Letter from London|Traffic Tribulations

2021.05.08

Frank Wilson

On returning to London from Hong Kong some twenty years ago, and having been away in Asia for a similar length of time, I had to relearn a few conventions of life. For example, office chat, centring on the TV programmes and politics of the day, was alien to me. The public transport system, particularly the London Underground and rail system, seemed grubby and inefficient compared to Hong Kong. I also had to adapt to different driving norms. I had to re-acclimatise to motorway driving, which seemed so much faster and riskier than I remembered. Suburban London traffic also flowed much faster, most of the time, than in Hong Kong, though drivers were generally much more courteous. People actually let you into a queue if you were trying to enter from a side street! People waved their thanks if you allowed them to precede you. I had to temper my ingrained Hong Kong driving instinct to nose aggressively in front of rivals to gain any advantage possible.

Nevertheless, the traffic system and driving habits did improve greatly over the two decades I lived there. On first arrival, back in the late seventies, the roads seemed cacophonous torrent of chaos and noise. Cars, ramshackle lorries, groaning buses, screeching trams, psychotic minibuses and motorbikes jostled for space, using their horns with abandon. In between, rickshaws and old ladies pushing large barrows wove their way through the turmoil, apparently dicing with death. It was an alarming scene and very hard to cross the road safely. Once you had attuned to the anarchy, however, you discovered the underlying principles of behaviour which meant that Hong Kong traffic was actually safer than many other similar crowded cities.

Once I acquired a car of my own (family life demanded it) I soon found my way around the complex streets of the urban areas. I also discovered that the main danger was not speed, because most of the time the urban traffic crawled around in one congested throng. Most hazardous, however, was impatience, mine and others, as everyone sweated it out in tedious traffic jams, especially around the bottleneck which was the Cross Harbour Tunnel, before the others were built to accommodate the volume of demand. Impatience led to minor skirmishes, as one was lured into the practice of nudging in front of any competitor for an extra few metres of road.
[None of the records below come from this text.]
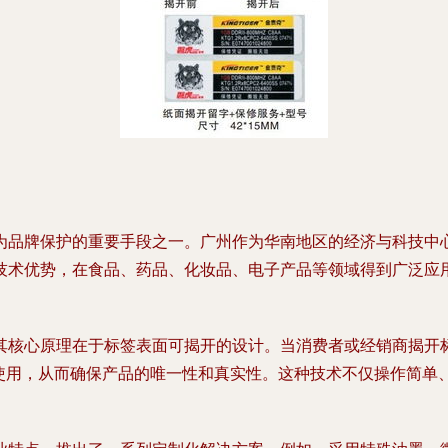
为品牌保护的重要手段之一。广州作为华南地区的经济与科技中
技术优势，在食品、药品、化妆品、电子产品等领域得到广泛应
其核心原理在于标签表面可揭开的设计。当消费者或经销商揭开
次使用，从而确保产品的唯一性和真实性。这种技术不仅操作简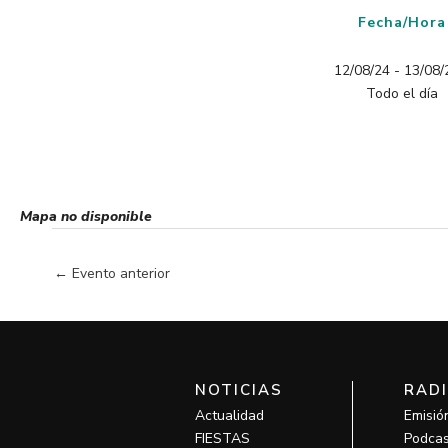
Fecha/Hora
12/08/24 - 13/08/2
Todo el día
Mapa no disponible
←
Evento anterior
NOTICIAS
RAD
Actualidad
Emisió
FIESTAS
Podcas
This actually resulted in few serious accidents, but caused the type of minor dents and scratches that most cars carried. Mercifully, I was never involved in anything serious but did have a couple of annoying scrapes.

One time I was reversing out of a parking slot on the main road. I checked carefully for any traffic. There was nothing coming so I began to reverse out. At that very moment, a vehicle suddenly decided to emerge without warning from a driveway immediately behind me so I collided with it, causing a significant dent to its front wing and smashing my rear lights. Normally, this might have been no big deal. We would have exchanged insurance details and gone on our respective ways. However, two factors created an escalation of temper. One was that the other owner leapt out of his car and assailed me with a bilingual stream of insulting Cantonese and English. The other was that his vehicle was a very expensive Ferrari sports car, while mine was an aging and already scratched Ford saloon. Given that the fault was his and his attitude was so aggressive I held a deadpan expression and refused to co-operate. I guessed if he really thought he had a case he had my car number and could follow up. He never did of course.

My other inglorious traffic experience involved the Hong Kong Police. I was caught taking a consciously sneaky but illegal shortcut through a bus station in Kowloon. I was stopped and when the constable discovered I didn’t have a valid Hong Kong driving licence I was arrested and taken off to Kowloon Police Station. What followed were many lengthy ludicrous hours of pointless interrogation (I admitted my error straight away), bail, and an invitation to court. When the day came, the magistrate was not impressed by my attempted mitigation that I thought my British driving licence was sufficient authority. “Your British licence is only valid for the first three months after your arrival in Hong Kong,” he intoned. “How long have you lived here?” he continued. “Eleven years,” I had to admit shamefacedly. Fine – eight hundred Hong Kong dollars.

By the time of my later years in Hong Kong, the traffic system and culture had progressed greatly. The new infrastructure (waterfront motorways, additional cross-harbour tunnels etc) ensured a freer and better organised flow of traffic. Vehicles were more modern, comfortable and safe. Drivers became more considerate.

I did find the optimum personal solution to the challenges of the system before I left. For a decade I lived in Aberdeen and commuted daily to my office in Wanchai. I would jump on the local minibus at an early hour, toss my five Hong Kong dollar coin into the tin box and hold on for dear life as the driver would hurtle us into town. It was extremely fast and efficient as other traffic would keep well out of the way of our skilled but manic chauffeur.

(The writer lived in Hong Kong for more than twenty years, arriving soon after the death of Mao and leaving after the handover of the territory to China. He experienced the seismic transformation of Hong Kong on its journey from plastic flowers and T-shirts to global front runner in trade and high finance.)